115.2
Education for Reconciliation: Confronting the Challenge of Residential Schooling and Its Intergenerational Impact in Canada

Thursday, 19 July 2018: 10:45
Location: 104A (MTCC NORTH BUILDING)
Oral Presentation
Terry WOTHERSPOON, University of Saskatchewan, Canada
Emily MILNE, MacEwan University, Canada
Canada’s national Truth and Reconciliation Commission, which highlighted the impact of residential schooling on Indigenous survivors of those schools, has also drawn attention to the intergenerational consequences of residential schooling and what it signifies for relationships between Indigenous people and other Canadians. In seeking to acknowledge and move beyond the “cultural genocide” represented in the policy, the commission’s final report included a series of calls for action to mobilize movement towards reconciliation, many of which involve educational mandates; as emphasized by the declaration by the commission’s chair, Murray Sinclair, “Education is what got us into this mess…but education is the key to reconciliation” (Watters, 2015).

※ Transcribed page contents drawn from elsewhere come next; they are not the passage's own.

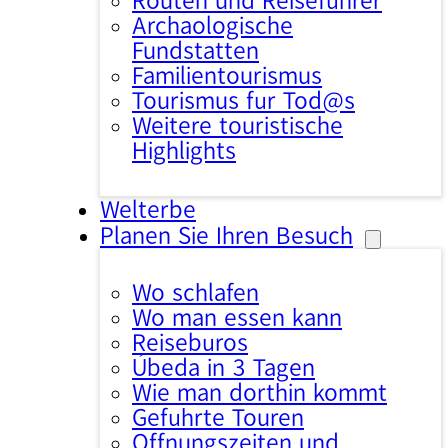
Routen und Reiseführer
Archäologische
Fundstätten
Familientourismus
Tourismus für Tod@s
Weitere touristische
Highlights
Welterbe
Planen Sie Ihren Besuch
Wo schlafen
Wo man essen kann
Reisebüros
Úbeda in 3 Tagen
Wie man dorthin kommt
Geführte Touren
Öffnungszeiten und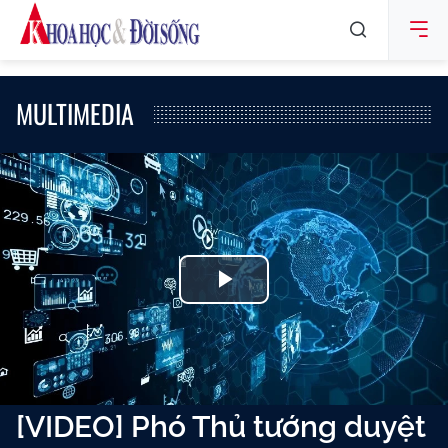
MULTIMEDIA
Play
Video
[VIDEO] Phó Thủ tướng duyệt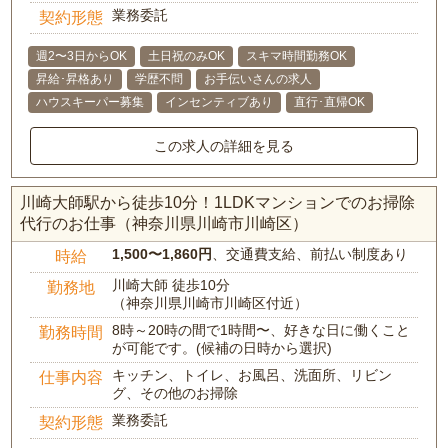
業務委託
契約形態
週2〜3日からOK
土日祝のみOK
スキマ時間勤務OK
昇給･昇格あり
学歴不問
お手伝いさんの求人
ハウスキーパー募集
インセンティブあり
直行･直帰OK
この求人の詳細を見る
川崎大師駅から徒歩10分！1LDKマンションでのお掃除
代行のお仕事（神奈川県川崎市川崎区）
1,500〜1,860円
、交通費支給、前払い制度あり
時給
川崎大師 徒歩10分
勤務地
（神奈川県川崎市川崎区付近）
8時～20時の間で1時間〜、好きな日に働くこと
勤務時間
が可能です。(候補の日時から選択)
キッチン、トイレ、お風呂、洗面所、リビン
仕事内容
グ、その他のお掃除
業務委託
契約形態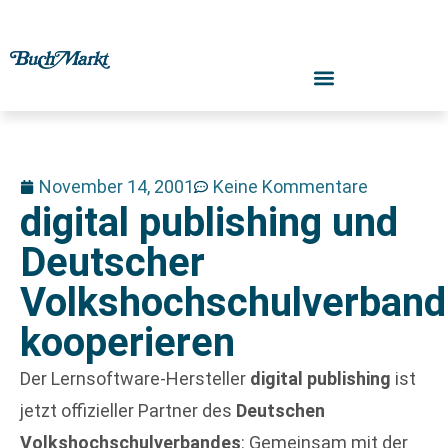
November 14, 2001
Keine Kommentare
digital publishing und
Deutscher
Volkshochschulverband
kooperieren
Der Lernsoftware-Hersteller
digital publishing
ist
jetzt offizieller Partner des
Deutschen
Volkshochschulverbandes
: Gemeinsam mit der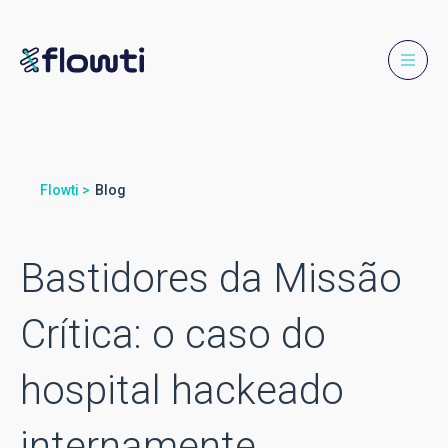
Flowti >
Blog
Bastidores da Missão
Crítica: o caso do
hospital hackeado
internamente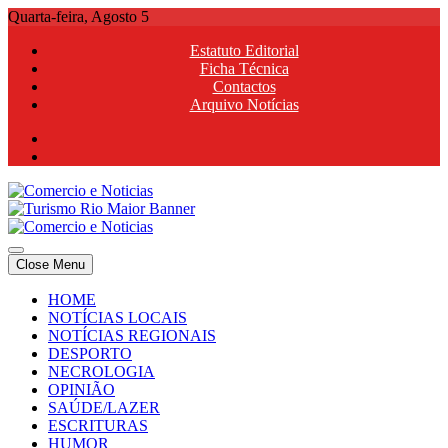
Skip
Quarta-feira, Agosto 5
to
Estatuto Editorial
content
Ficha Técnica
Contactos
Arquivo Notícias
Comercio e Noticias
Notícias e Publicidade Online
Close Menu
Comercio e Noticias
Notícias e Publicidade Online
HOME
NOTÍCIAS LOCAIS
NOTÍCIAS REGIONAIS
DESPORTO
NECROLOGIA
OPINIÃO
SAÚDE/LAZER
ESCRITURAS
HUMOR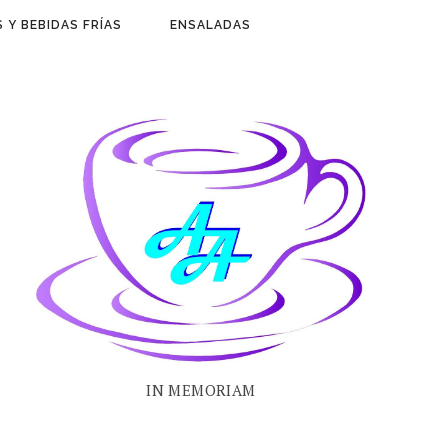
 Y BEBIDAS FRÍAS
ENSALADAS
IN MEMORIAM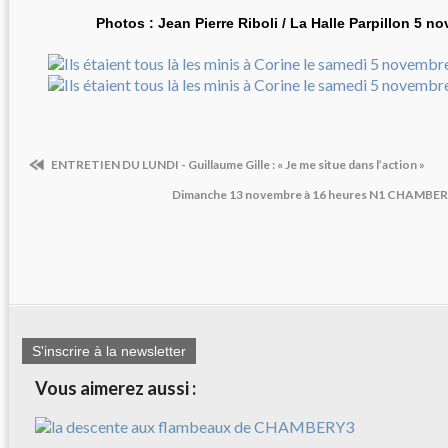
Photos : Jean Pierre Riboli / La Halle Parpillon 5 
ENTRETIEN DU LUNDI - Guillaume Gille : « Je me situe dans l’action »
Dimanche 13 novembre à 16 heures N1 CHAMBERY
S'inscrire à la newsletter
Vous aimerez aussi :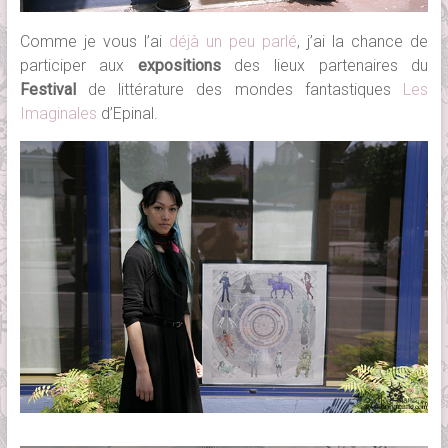
Comme je vous l’ai
déjà un peu parlé
, j’ai la chance de
participer aux
expositions
des lieux partenaires du
Festival
de littérature des mondes fantastiques
Les
Imaginales
d’Epinal.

This paper explores the dynamics and prospects for effective change associated with reforms in elementary and secondary education systems in Canada since the release of the calls for action. School boards and educational organizations across the nation have engaged in a flurry of activity in the two years since the report’s release in an overwhelming show of support for the reconciliation process but important questions remain concerning the nature and consequences of these activities. The analysis highlights these reforms, including a critical assessment of their potential for effective change and the limitations associated with their implementation, based on analysis of policy guidelines, action plans and public discourses on relations between Indigenous people and other Canadians. The paper addresses key questions: to what extent are all of these initiatives a matter of performativity and good faith rather than a movement towards foundational change? To what extent is effective reconciliation possible and how can it be accomplished in the context of institutional structures and discourses framed within the context of a white settler colonial society?